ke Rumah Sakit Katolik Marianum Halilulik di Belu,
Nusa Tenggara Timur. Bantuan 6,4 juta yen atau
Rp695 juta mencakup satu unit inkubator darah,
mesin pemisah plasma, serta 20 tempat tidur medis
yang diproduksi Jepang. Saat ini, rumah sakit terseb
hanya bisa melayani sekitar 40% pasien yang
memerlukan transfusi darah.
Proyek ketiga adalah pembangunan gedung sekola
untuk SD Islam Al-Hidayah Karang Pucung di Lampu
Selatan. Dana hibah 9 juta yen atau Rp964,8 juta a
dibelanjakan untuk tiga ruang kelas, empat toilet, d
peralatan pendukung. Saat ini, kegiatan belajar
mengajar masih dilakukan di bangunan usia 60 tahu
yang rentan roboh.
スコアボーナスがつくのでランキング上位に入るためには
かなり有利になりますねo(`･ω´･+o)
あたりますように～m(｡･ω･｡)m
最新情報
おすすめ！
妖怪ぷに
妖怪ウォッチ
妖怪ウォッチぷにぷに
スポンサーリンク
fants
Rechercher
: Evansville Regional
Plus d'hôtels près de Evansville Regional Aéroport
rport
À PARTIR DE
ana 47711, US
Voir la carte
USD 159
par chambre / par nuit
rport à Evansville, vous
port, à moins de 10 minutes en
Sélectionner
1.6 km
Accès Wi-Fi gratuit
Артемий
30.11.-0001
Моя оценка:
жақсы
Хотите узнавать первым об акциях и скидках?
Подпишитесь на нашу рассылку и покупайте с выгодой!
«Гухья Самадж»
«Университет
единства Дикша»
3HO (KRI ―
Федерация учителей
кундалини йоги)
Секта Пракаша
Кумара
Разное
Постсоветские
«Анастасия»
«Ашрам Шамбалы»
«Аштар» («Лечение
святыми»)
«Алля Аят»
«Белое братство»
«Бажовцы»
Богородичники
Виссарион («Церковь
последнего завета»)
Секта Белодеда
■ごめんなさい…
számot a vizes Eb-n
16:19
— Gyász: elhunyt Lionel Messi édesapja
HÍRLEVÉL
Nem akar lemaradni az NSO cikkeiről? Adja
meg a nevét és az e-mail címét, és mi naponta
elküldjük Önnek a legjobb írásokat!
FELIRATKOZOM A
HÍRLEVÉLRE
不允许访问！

☆ ☆ ☆ ☆ ☆ ☆ ☆

Each of the records above is to be copied exactly.

ke Rumah Sakit Katolik Marianum Halilulik di Belu,
Nusa Tenggara Timur. Bantuan 6,4 juta yen atau
Rp695 juta mencakup satu unit inkubator darah,
mesin pemisah plasma, serta 20 tempat tidur medis
yang diproduksi Jepang. Saat ini, rumah sakit terseb
hanya bisa melayani sekitar 40% pasien yang
memerlukan transfusi darah.
Proyek ketiga adalah pembangunan gedung sekola
untuk SD Islam Al-Hidayah Karang Pucung di Lampu
Selatan. Dana hibah 9 juta yen atau Rp964,8 juta a
dibelanjakan untuk tiga ruang kelas, empat toilet, d
peralatan pendukung. Saat ini, kegiatan belajar
mengajar masih dilakukan di bangunan usia 60 tahu
yang rentan roboh.
スコアボーナスがつくのでランキング上位に入るためには
かなり有利になりますねo(`･ω´･+o)
あたりますように～m(｡･ω･｡)m
最新情報
おすすめ！
妖怪ぷに
妖怪ウォッチ
妖怪ウォッチぷにぷに
スポンサーリンク
fants
Rechercher
: Evansville Regional
Plus d'hôtels près de Evansville Regional Aéroport
rport
À PARTIR DE
ana 47711, US
Voir la carte
USD 159
par chambre / par nuit
rport à Evansville, vous
port, à moins de 10 minutes en
Sélectionner
1.6 km
Accès Wi-Fi gratuit
Артемий
30.11.-0001
Моя оценка:
жақсы
Хотите узнавать первым об акциях и скидках?
Подпишитесь на нашу рассылку и покупайте с выгодой!
«Гухья Самадж»
«Университет
единства Дикша»
3HO (KRI ―
Федерация учителей
кундалини йоги)
Секта Пракаша
Кумара
Разное
Постсоветские
«Анастасия»
«Ашрам Шамбалы»
«Аштар» («Лечение
святыми»)
«Алля Аят»
«Белое братство»
«Бажовцы»
Богородичники
Виссарион («Церковь
последнего завета»)
Секта Белодеда
■ごめんなさい…
számot a vizes Eb-n
16:19
— Gyász: elhunyt Lionel Messi édesapja
HÍRLEVÉL
Nem akar lemaradni az NSO cikkeiről? Adja
meg a nevét és az e-mail címét, és mi naponta
elküldjük Önnek a legjobb írásokat!
FELIRATKOZOM A
HÍRLEVÉLRE
不允许访问！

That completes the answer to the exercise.